Il serafico personaggio di un Samuel Jackson è un malavitoso controvoglia, ma con grande talento è anche un panettiere. La Thurman è una pessima gallerista in bancarotta ma ha talento per dire balle. Bag Man un killer infelice, ma col talento per la pittura. L’organizzazione criminale funziona meglio come ristorazione. 

Sono tutti ossessionati dallo spreco del loro per talento. 

Un'ossessione che poi diventa talento quasi per “autocertificazione”, di fatto spernacchiando un po’ la critica e i suoi mezzi di valutazione basati su parametri “materialistici”: come la presunta “preziosità” di un oggetto sulla base di recensioni favorevoli (che si possono falsare) disponibilità sul mercato (che si può falsare), prezzo (che si può anche lui falsare), firma di un autore (falso). 


Solo dopo che sono state “certificate come  arte”, le opere di Bag Man diventano di colpo opere piene di fascino e significati profondi… che vanno anche al di là degli effettivi intenti. È solo allora che “il primitivo diventa arte”, sembra suggerire Nicol Paone. Decisamente un punto di vista scorretto, ma in qualche misura anche squisitamente “critico” di un sistema che oggi potrebbe, per qualcuno, far fatica a smentire che le cose possano di fatto accadere in questo modo. 

Interessante e davvero inquietante il ruolo di Joe Manganiello, che nemmeno per un istante assume i contorni comici che ci si aspetterebbe.
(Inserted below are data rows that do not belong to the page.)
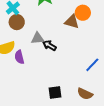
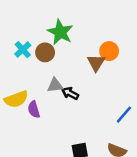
brown circle: (17, 22) -> (45, 52), moved
brown triangle: (72, 22) -> (96, 63), turned 49

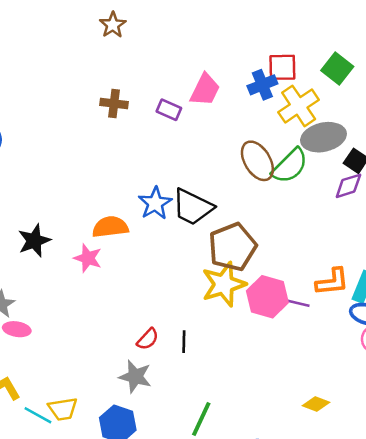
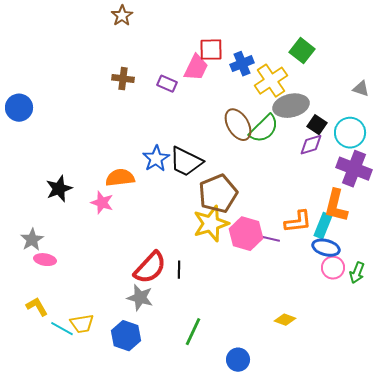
red square: (282, 67) -> (211, 50), moved
red semicircle: (148, 339) -> (150, 268), size x1.8

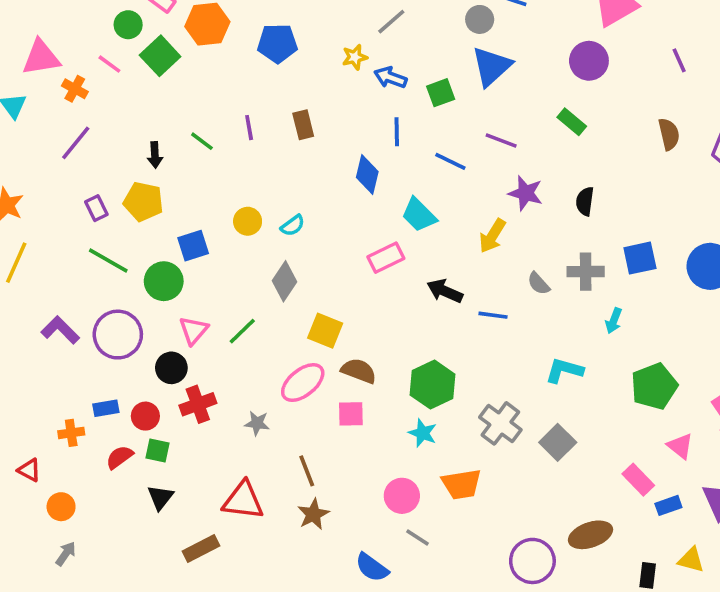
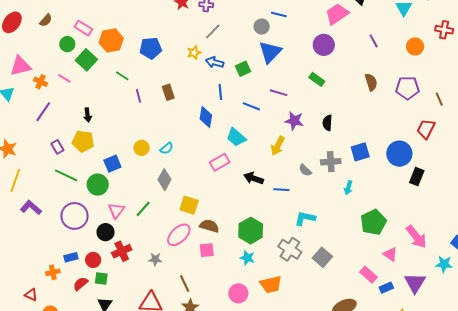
pink line: (109, 64) -> (64, 78), moved
green line: (202, 141) -> (122, 76), moved
purple L-shape: (60, 330) -> (31, 208), moved
cyan L-shape: (564, 370) -> (305, 218), moved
Il suo Bag Man, killer sul serio con velleità artistiche, in qualche modo rimane impresso e ci fa temere sul possibile “cuore nero” degli autori di certe opere d’arte decisamente disturbanti. 
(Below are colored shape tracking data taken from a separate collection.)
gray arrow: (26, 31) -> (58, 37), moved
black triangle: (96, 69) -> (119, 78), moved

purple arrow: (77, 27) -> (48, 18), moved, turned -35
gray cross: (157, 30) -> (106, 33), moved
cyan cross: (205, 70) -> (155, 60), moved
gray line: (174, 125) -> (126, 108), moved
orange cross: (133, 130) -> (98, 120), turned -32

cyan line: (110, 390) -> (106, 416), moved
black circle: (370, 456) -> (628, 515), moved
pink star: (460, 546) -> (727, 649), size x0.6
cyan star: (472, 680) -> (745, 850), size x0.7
Anche il fatto che venga dipinto un mondo dell’arte in perenne balia di ricchi e loschi faccendieri mette una certa ansia, piuttosto che stimolare ironia. Adeguato, ma un po’ convenzionale, il lavoro del resto del cast.

Scorrevole la scrittura, sebbene ogni tanto il ritmo si faccia altalenante e la “transizione” tra i momenti più leggeri e quelli drammatici non sempre appaia riuscita.

L’idea alla base della costruzione del film è però davvero stimolante e fa meritare a The Kill Room di Nicol Paone almeno una visione.